Exercise objective:
Would you please copy all of the data exactly, skipping the images?

Dataset entries:
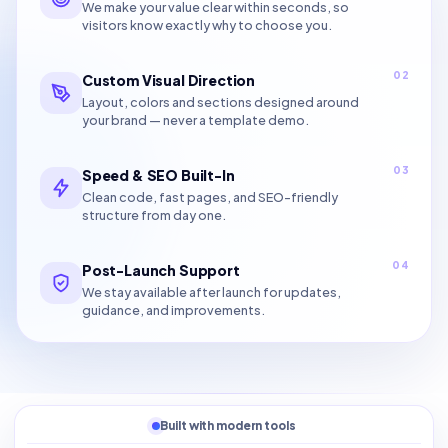
We make your value clear within seconds, so
visitors know exactly why to choose you.
02
Custom Visual Direction
Layout, colors and sections designed around
your brand — never a template demo.
03
Speed & SEO Built-In
Clean code, fast pages, and SEO-friendly
structure from day one.
04
Post-Launch Support
We stay available after launch for updates,
guidance, and improvements.
Built with modern tools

Your response:
We make your value clear within seconds, so
visitors know exactly why to choose you.
02
Custom Visual Direction
Layout, colors and sections designed around
your brand — never a template demo.
03
Speed & SEO Built-In
Clean code, fast pages, and SEO-friendly
structure from day one.
04
Post-Launch Support
We stay available after launch for updates,
guidance, and improvements.
Built with modern tools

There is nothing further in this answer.